Some 40 more people were killed in five other attacks in the Paris region, including a double suicide bombing outside the Stade de France stadium, where Hollande and the German foreign minister were watching a football game.
The mass bloodshed came as France, a founder member of the U.S.-led coalition waging air strikes against Islamic State in Syria and Iraq, was on high alert for terrorist attacks, raising questions about how such a complex operation, which prosecutors said involved three separate teams, could go undetected.
It was the worst such attack in Europe since the Madrid train bombings of 2004, in which 191 died.
Hollande said the attacks were organised from abroad by Islamic State, with internal help.

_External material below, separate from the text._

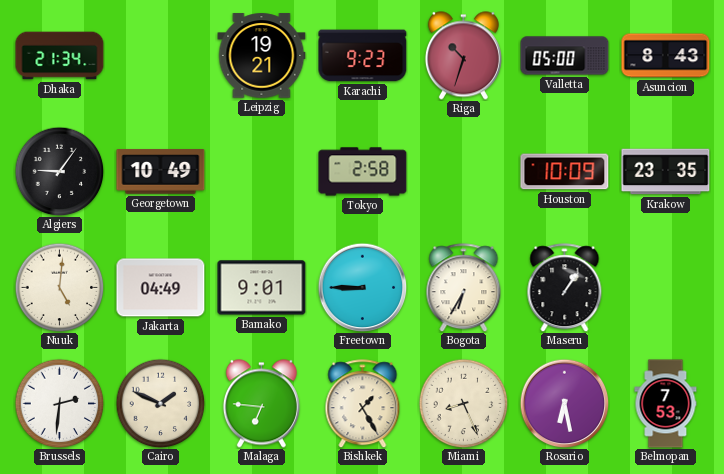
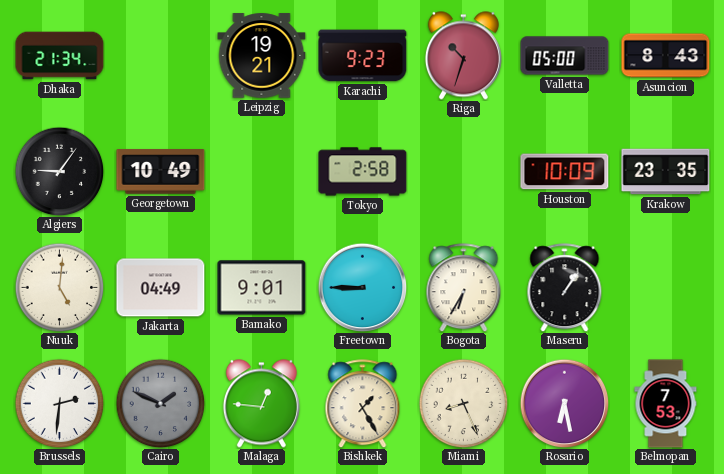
Cairo dial: cream -> grey
Malaga: 6:46 -> 12:46
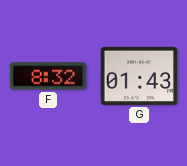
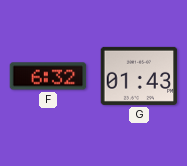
F: 8:32 -> 6:32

Investigators were focussing on to what extent the militants were from France or from abroad.
Three people were arrested in Belgium as part of an anti-terrorism probe centred on a Belgian hired car found near the site of one of the Paris attacks, Belgian prosecutors said.
Sources close to the inquiry said one of the dead gunmen was French with ties to Islamist militants and had been under surveillance by the security services.

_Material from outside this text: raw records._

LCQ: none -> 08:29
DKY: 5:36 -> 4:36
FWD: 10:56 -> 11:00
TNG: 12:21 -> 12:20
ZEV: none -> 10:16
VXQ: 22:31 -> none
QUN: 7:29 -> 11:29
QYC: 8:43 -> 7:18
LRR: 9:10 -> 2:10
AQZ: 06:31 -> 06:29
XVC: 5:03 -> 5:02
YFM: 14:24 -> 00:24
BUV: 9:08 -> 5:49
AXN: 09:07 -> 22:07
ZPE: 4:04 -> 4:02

The holder of a Syrian passport found near the body of one suicide bombers passed though the Greek island of Leros in October, a Greek minister said.
A Greek police source said the man had arrived in Leros with 69 refugees, where he was registered and had his fingerprints taken. Police declined to give his name.
If confirmed, the infiltration of a militant to carry out attacks in Europe into the flow of refugees could have far-reaching political consequences.
The attacks fuelled a debate raging in Europe about how to handle the influx of hundreds of thousands of refugees and other migrants propelled by civil war in Syria, Iraq and Libya.
In a sign of potential divisions ahead, Poland said that the attacks meant it could not now take its share of migrants under a European Union relocation plan. Many of the migrants currently flooding into Europe are refugees from Syria.
The carnage on the streets of the French capital follow recent attacks claimed by Islamic State on a Russian passenger plane killing 224 people and bombings in Lebanon in which 43 died, all linked to the war in Syria.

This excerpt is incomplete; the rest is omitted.